Like their Republican counterparts in the United States, the current Manitoba PCs are another example of conservatives with the belief in what history has proved to be a one-legged stool: cutting taxes, balancing budgets, and maintaining necessary public services never works.
At the end of the day, conservatives don’t achieve either the second or third leg because their only real priority is that governments must be shrunk and the wealth of their constituents however unequally distributed are left in their individual hands.
As reported in the Free Press, the Progressive Conservatives have devoted more than $1.3 billion to annual tax cuts including to some of the richest billionaires on earth while the provincial debt remains stubbornly high. The widely advertised PC tax cuts that were to compensate voters for the ongoing public debt and health care shortages handed those with highest incomes the largest tax breaks, and the poorest with $74 a year.
Manitoba was consistently in the top four provinces for provincial spending on health care during the NDP’s time in office — in the five PC years prior to the pandemic, it was consistently one of the lowest-spending provinces.
The results are endless reports of doctor and nurse shortages, longer diagnostic and surgical wait times due to underfunding, an incompetent reorganization of the health care system complemented by confused, uninformed and callous responses to the cause of this crisis by the premier — as health minister and as premier.
Manitoba had the second highest death rate from the pandemic in the country with a tragically high death rate in personal care homes due to staffing cuts and shortages — after which we discovered that physical and sexual mistreatment was ignored by the government.
Headlines in the United States read, “Widening gap in death rates between Democrat and Republican Counties in the U.S.” The gap increased by more than sixfold between 2001 and 2019.
People residing in U.S. counties with the highest poverty and the highest political lean toward Republicans were nearly six times more likely to die from COVID-19, compared to those residing in the counties jointly with the lowest poverty and the highest political lean toward Democrat.
Harvard School of Public Health professor Nancy Krieger and co-authors concluded that political lean is a crucial variable that should be used routinely to monitor county-level trends in COVID-19 cases and mortality, alongside and in conjunction with sociodemographic and socioeconomic data.
The source of these differences is that Democrats in the United States prioritize government-driven efforts to improve health outcomes. Republican prioritize limiting the role of government and decreasing government spending.
It is policy choices that have a larger role than individual behavior in causing poor health.
As health outcomes such as life expectancy have diverged in recent years, state policies have been becoming more polarized. Liberal states enacted more policies to address health concerns, while conservative states went in the opposite direction.

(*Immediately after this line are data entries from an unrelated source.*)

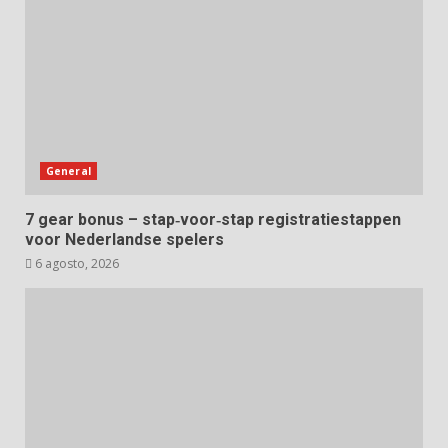
General
7 gear bonus – stap‑voor‑stap registratiestappen
voor Nederlandse spelers
6 agosto, 2026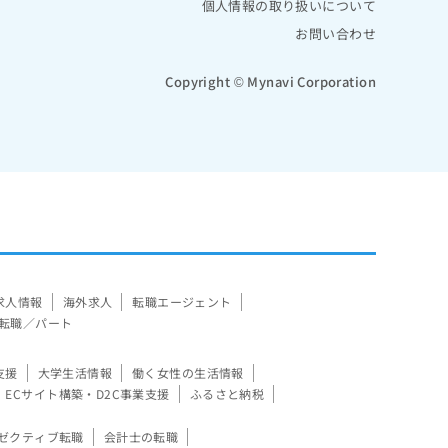
個人情報の取り扱いについて
お問い合わせ
Copyright © Mynavi Corporation
求人情報
海外求人
転職エージェント
転職／パート
支援
大学生活情報
働く女性の生活情報
ECサイト構築・D2C事業支援
ふるさと納税
ゼクティブ転職
会計士の転職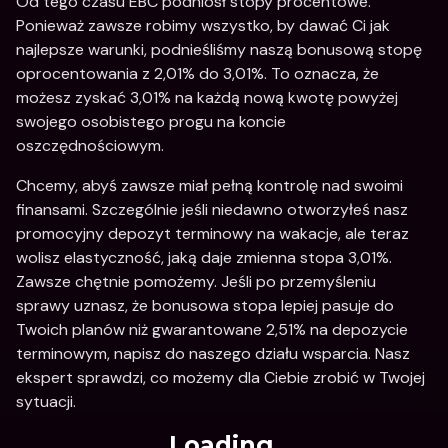
Od tego czasu EBC podniósł stopy procentowe. 
Ponieważ zawsze robimy wszystko, by dawać Ci jak 
najlepsze warunki, podnieśliśmy naszą bonusową stopę 
oprocentowania z 2,01% do 3,01%. To oznacza, że 
możesz zyskać 3,01% na każdą nową kwotę powyżej 
swojego osobistego progu na koncie 
oszczędnościowym. 
Chcemy, abyś zawsze miał pełną kontrolę nad swoimi 
finansami. Szczególnie jeśli niedawno otworzyłeś nasz 
promocyjny depozyt terminowy na wakacje, ale teraz 
wolisz elastyczność, jaką daje zmienna stopa 3,01%. 
Zawsze chętnie pomożemy. Jeśli po przemyśleniu 
sprawy uznasz, że bonusowa stopa lepiej pasuje do 
Twoich planów niż gwarantowane 2,51% na depozycie 
terminowym, napisz do naszego działu wsparcia. Nasz 
ekspert sprawdzi, co możemy dla Ciebie zrobić w Twojej 
sytuacji.
Loading...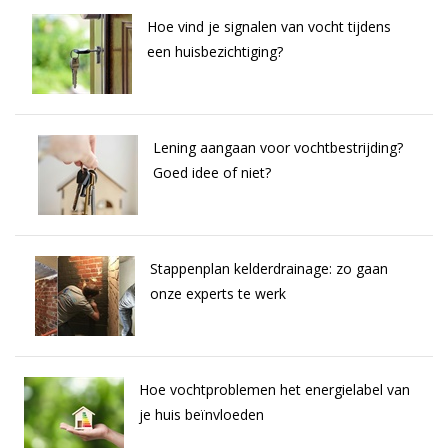
Hoe vind je signalen van vocht tijdens
een huisbezichtiging?
Lening aangaan voor vochtbestrijding?
Goed idee of niet?
Stappenplan kelderdrainage: zo gaan
onze experts te werk
Hoe vochtproblemen het energielabel van
je huis beïnvloeden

Conservatives tend to see health as a matter of individual responsibility and to prefer less government intervention. Liberals often promote the role of government to implement regulations to protect health.
In addition to expanding health care access, Democrats also spend more on what are known as the social determinants of health; providing housing, access to healthy food and mental health supports to mitigate exposure to toxic stress often the result of socioeconomic status.
How to pay for improved health in Manitoba? As reported in the Free Press between 2016 and 2023, federal transfer payments to Manitoba have jumped 71 per cent, to $5.88 billion from $3.5 billion, and have been used to cut taxes.
Alternatively, these equalization payments can be used for their intended purpose, to rebuild our health care system, instead of contributing to more inequality in the province.
If Manitobans want to live an American Republican health nightmare, they should vote for more tax cuts.
Robert Chernomas teaches economics at the University of Manitoba.